There was egging at Halloween, the capturing of a downed - we didn't down it, honest! - stop sign. But that's the worst we ever did. We were good girls. We didn't smoke, drink, or do drugs. We were so happy and had so much fun, we didn't need to. We wanted to be cheerleaders more than life itself, and we got to be JV cheerleaders in the tenth grade. The fun, the cutting up, the AWAY games, the memories...it was the highlight of high school for each of us.

Because we were so close, we thought it would be best to go to different colleges, to make new friends and to learn to stand on our own. But we grew too far apart. Susan went society and I went hippie. Susan met her future husband the first semester of freshman year. They are still married. I was in their wedding in the early 1970s. There was an empty seat next to me at the rehearsal dinner, reserved for my estranged husband George, who did not come with me. Susan and Eddie have two beautiful daughters, one grandchild, a boy named Walker, and another on the way. Susan drove from Richmond to Arlington several days a week to help with Walker until recently. Last year she planted 500 impatiens plants in the yard of her house on Monument Avenue.

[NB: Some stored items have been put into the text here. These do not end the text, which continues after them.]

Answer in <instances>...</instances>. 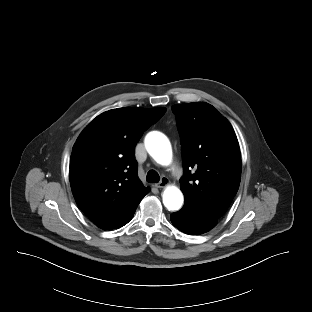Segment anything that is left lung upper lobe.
Segmentation results:
<instances>
[{
  "mask_svg": "<svg viewBox=\"0 0 312 312\" xmlns=\"http://www.w3.org/2000/svg\"><path fill=\"white\" fill-rule=\"evenodd\" d=\"M181 137L184 206L218 219L228 209L241 179V156L229 121L212 105L172 106Z\"/></svg>",
  "mask_w": 312,
  "mask_h": 312,
  "instance_id": "5c2ea615",
  "label": "left lung upper lobe"
}]
</instances>
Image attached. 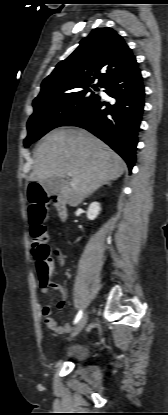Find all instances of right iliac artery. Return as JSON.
Listing matches in <instances>:
<instances>
[{"instance_id":"1","label":"right iliac artery","mask_w":168,"mask_h":415,"mask_svg":"<svg viewBox=\"0 0 168 415\" xmlns=\"http://www.w3.org/2000/svg\"><path fill=\"white\" fill-rule=\"evenodd\" d=\"M82 315H83V311L82 310H79V312L76 315V318L74 320V324H76L82 318Z\"/></svg>"}]
</instances>
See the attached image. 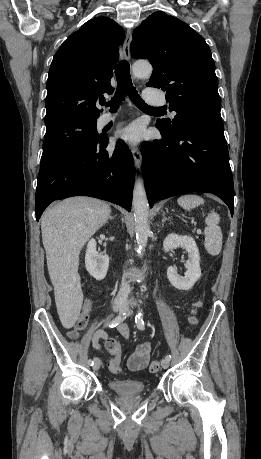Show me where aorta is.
<instances>
[{"instance_id":"obj_1","label":"aorta","mask_w":261,"mask_h":459,"mask_svg":"<svg viewBox=\"0 0 261 459\" xmlns=\"http://www.w3.org/2000/svg\"><path fill=\"white\" fill-rule=\"evenodd\" d=\"M132 71L135 77L144 78L150 76L152 73V66L146 62H136L133 64ZM133 210L138 253L142 255V251L146 247L148 236L150 234V226L149 205L144 183L141 179H138L134 185Z\"/></svg>"}]
</instances>
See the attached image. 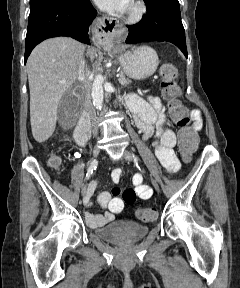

Recently, Susan's parents' home was on the market and I was shopping for a house, so I considered buying the home where I used to spend so much happy time. When I went to view the house, I was struck by the collection of very large professionally taken black and white photos her mother had placed on one living room wall. There was the fair and blonde Susan with her two blonde little girls. She was the prettiest girl I've ever seen. Those photos revealed the essence of beauty and motherhood.

Cancer has been dogging Susan for about ten or twelve years. She has faced it with the spirit and disposition of her father, always cheerful, always hopeful, always brave. And she has held it at bay until now. In the meantime, she has lost her father, and her mother has developed Alzheimer's. Susan passed away peacefully in her home surrounded by her husband and daughters on Friday, April, 22. She was only 62. I cannot bear to think that she will not see her second grandchild. My heart aches for Susan and her family. And for me. We can't make up the times we've missed. But no one could have been a better friend to me. No one could have given me better memories. From the day she took my hand the first day of school to this moment, Susan is My Susan. And she always will be.